The great thing about black metal is that it’s one of the few subgenres (outside of anything electro or hip-hop) that can be entirely recorded and produced by a single person in his bedroom. The lo-fi raw production value is par for the course. Some of the greatest and most influential black metal albums sound as if they were recorded through a Fisher-Price microphone, giving them that cold, distant feeling. Now it’s as simple as plugging your guitar into your computer, applying distortion, and programming a drum machine to play at an inhuman BPM.
Such is the case with Xarkrinur, a black metal project out of Dhaka, Bangladesh. The band’s single member, named “Xyklen,” started in 2012 at the tender age of 12, scream whispering into a microphone and hammering on his guitar with buzz saw distortion. The music didn’t sound great, but Xyklen’s young age made it a novelty and attracted enough attention from around the world. It’s been six years since Xarkrinur’s last release Dark Rituals, which was put out through a Californian DIY label, Psalm 88. What was Xyklen doing during that hiatus? Who knows, but it definitely wasn’t spent improving his guitar skills.
His newest release Dishehara (Bengali for “disoriented”) are three songs of “acoustic black metal.” It strips away everything I enjoy about black metal: the screaming vocals, the raw distortion and the blast beats, leaving only the crappy sound and the depressive tone. The opening track “A Walk Under The Purple Sky” is just Xyklen softly playing the same chord on an out-of-tune acoustic guitar. Maybe he thinks the disharmonic high note of the chord gives the song that metal edge (also I swear I can hear a car honking in the distance on the recording). “A Broken Grave By A Tree” is somewhat the same, with Xyklen repetitively strumming down on the same two notes. The title track is probably the best of the three, because it’s the closest Xyklen gets to the black metal tremolo picking that I’m familiar.

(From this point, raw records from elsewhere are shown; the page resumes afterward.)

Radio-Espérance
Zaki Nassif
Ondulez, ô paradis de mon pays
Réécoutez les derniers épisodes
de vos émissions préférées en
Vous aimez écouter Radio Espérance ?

I understand the mood Xarkrinur is trying to create, but playing the same dissonant chords and hoping they stick doesn’t do the trick (if you want to hear acoustic black metal done right, read my review for Zeresh). Xyklen might be pandering to a niche community that I’m not aware of, but this is almost a regression on what he was doing before. At 20 years old, it’s no longer a novelty. Dishehara is a nothing burger, or a “Nothing Borgir,” if you will.